What is Prototype-Based Clustering?

In prototype-based clustering, a cluster is a group of objects in which some object is nearer to the prototype that represents the cluster than to the prototype of some other cluster. A simple prototype-based clustering algorithm that needs the centroid of the elements in a cluster as the prototype of the cluster.

There are various approaches of Prototype-Based clustering which are as follows −

  • Objects are enabled to belong to higher than one cluster. Furthermore, an object belongs to each cluster with some weight. Such a method addresses the fact that some objects are similarly close to multiple cluster prototypes.

  • A cluster is modeled as a statistical distribution, i.e., objects are produced by a random phase from a statistical distribution that is features by a multiple statistical parameters, including the mean and variance. This viewpoint generalizes the concept of a prototype and allows the need of wellestablished statistical approaches.

  • Clusters are constrained to have constant associations. These relationships are constraints that defines neighborhood relationships such as the degree to which two clusters are neighbors of each other. Constraining the relationships between clusters can define the execution and visualization of the data.

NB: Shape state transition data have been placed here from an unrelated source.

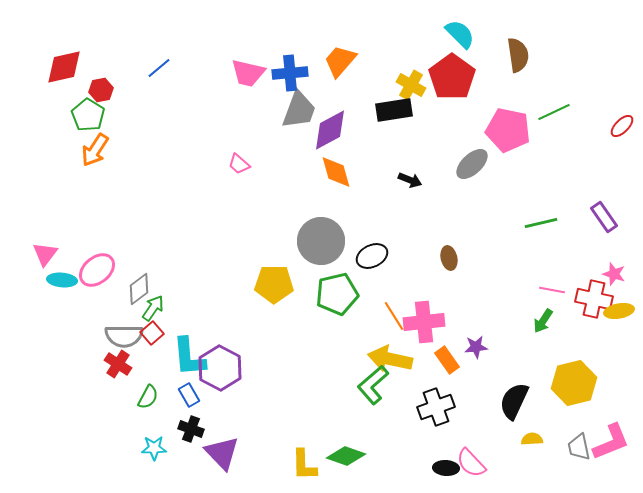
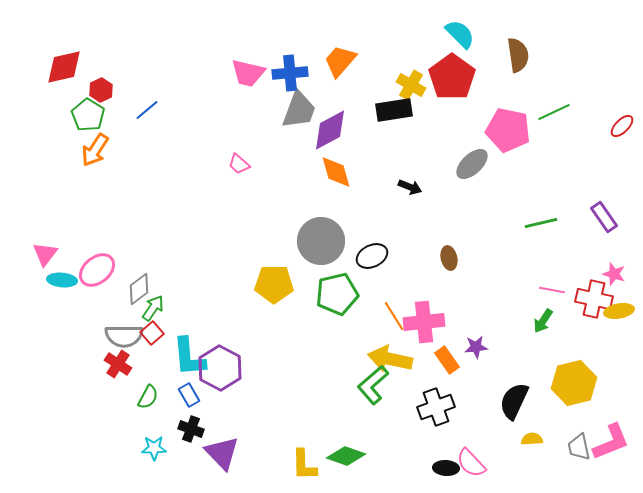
blue line at (159, 68): moved 12 px left, 42 px down
red hexagon at (101, 90): rotated 15 degrees counterclockwise
black arrow at (410, 180): moved 7 px down
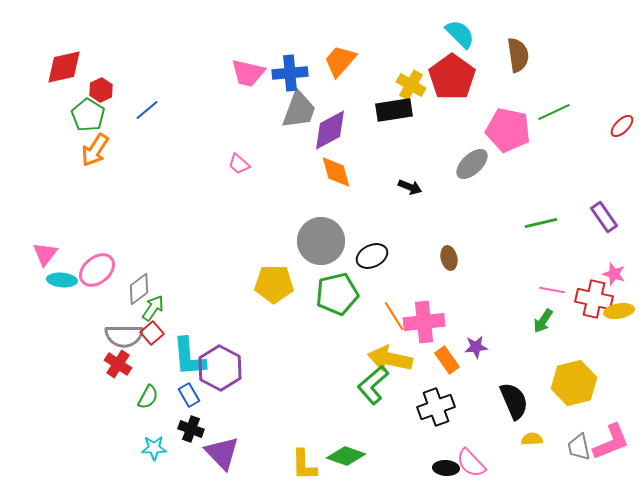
black semicircle at (514, 401): rotated 132 degrees clockwise
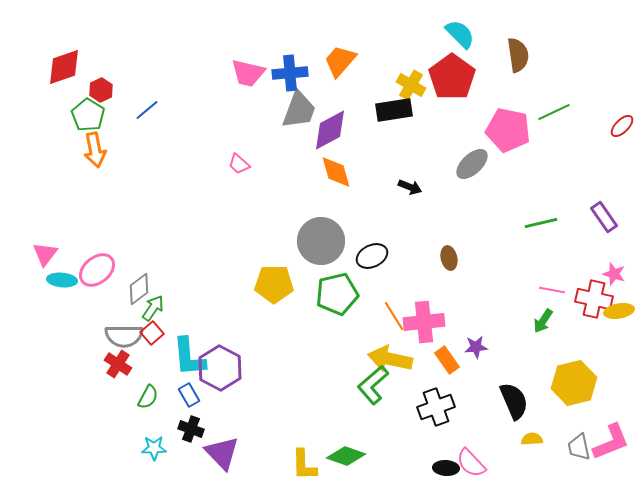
red diamond at (64, 67): rotated 6 degrees counterclockwise
orange arrow at (95, 150): rotated 44 degrees counterclockwise
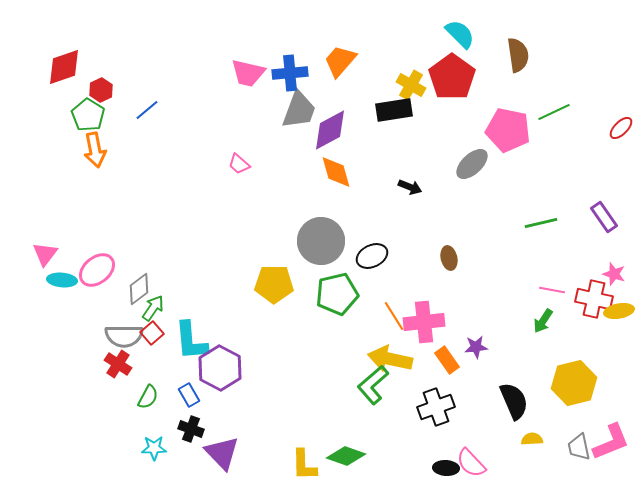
red ellipse at (622, 126): moved 1 px left, 2 px down
cyan L-shape at (189, 357): moved 2 px right, 16 px up
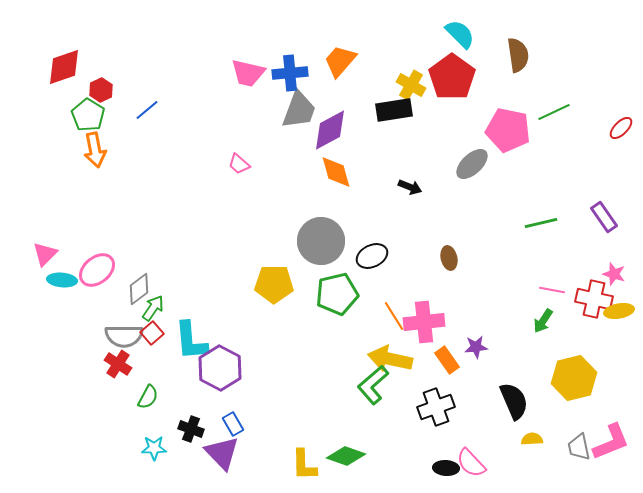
pink triangle at (45, 254): rotated 8 degrees clockwise
yellow hexagon at (574, 383): moved 5 px up
blue rectangle at (189, 395): moved 44 px right, 29 px down
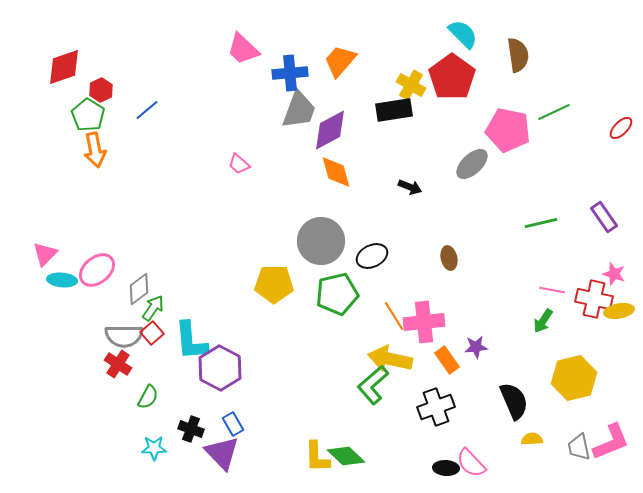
cyan semicircle at (460, 34): moved 3 px right
pink trapezoid at (248, 73): moved 5 px left, 24 px up; rotated 30 degrees clockwise
green diamond at (346, 456): rotated 24 degrees clockwise
yellow L-shape at (304, 465): moved 13 px right, 8 px up
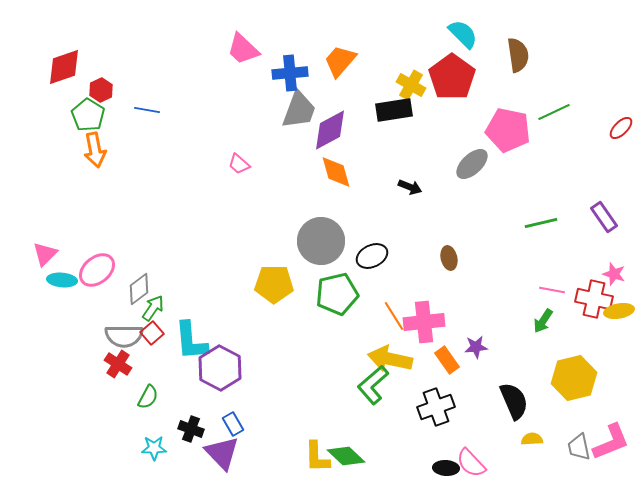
blue line at (147, 110): rotated 50 degrees clockwise
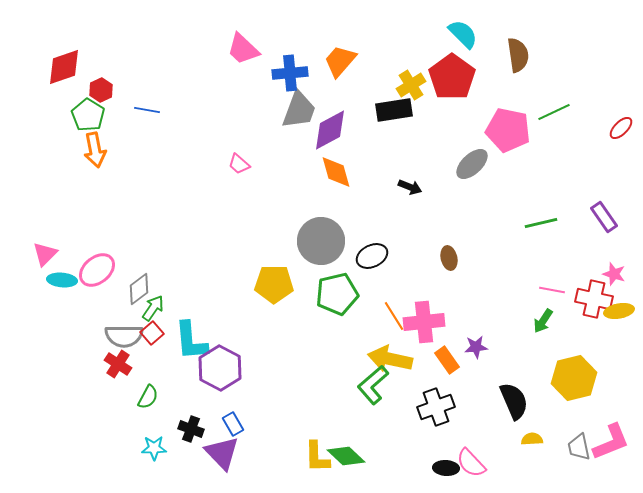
yellow cross at (411, 85): rotated 28 degrees clockwise
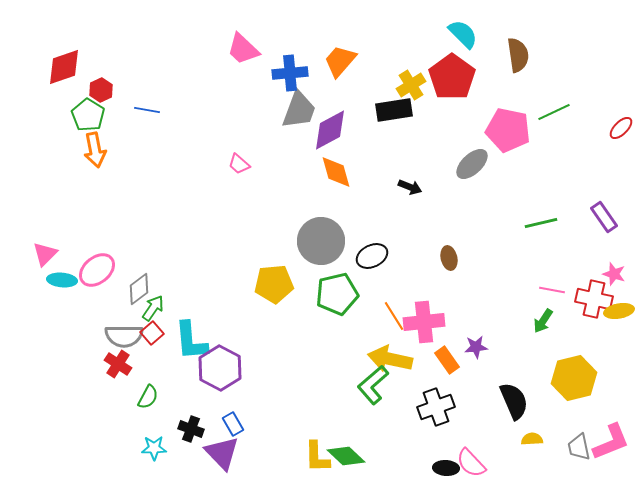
yellow pentagon at (274, 284): rotated 6 degrees counterclockwise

Fuzzy c-means uses concepts from the area of fuzzy logic and fuzzy set theory to propose a clustering designs, which is like K-means, but which does not needed a hard assignment of a point to just one cluster.

Mixture model clustering takes the method that a group of clusters can be modeled as a combination of distributions, one for each cluster. The clustering scheme depends on Self-Organizing Maps (SOM) implements clustering within a structure that needed clusters to have a pre-specified associations to one another including two-dimensional grid structure.

Fuzzy Clustering − If data objects are distributed in well-independent sets, then a crisp description of the objects into disjoint clusters seems like an ideal method. But in some cases, the objects in a data set cannot be divided into well-independent clusters, and there will be a specific arbitrariness in assigning an object to a specific cluster.

Consider an object that lies close the boundary of two clusters, but is nearer to one of them. In some cases, it can be more suitable to assign a weight to every object and each cluster that denotes the degree to which the object ahead to the cluster.

Probabilistic methods can also support such weights. While probabilistic methods are beneficial in several situations, there are times when it is complex to decide an appropriate statistical model. In general cases, non-probabilistic clustering methods are required to provide same capabilities.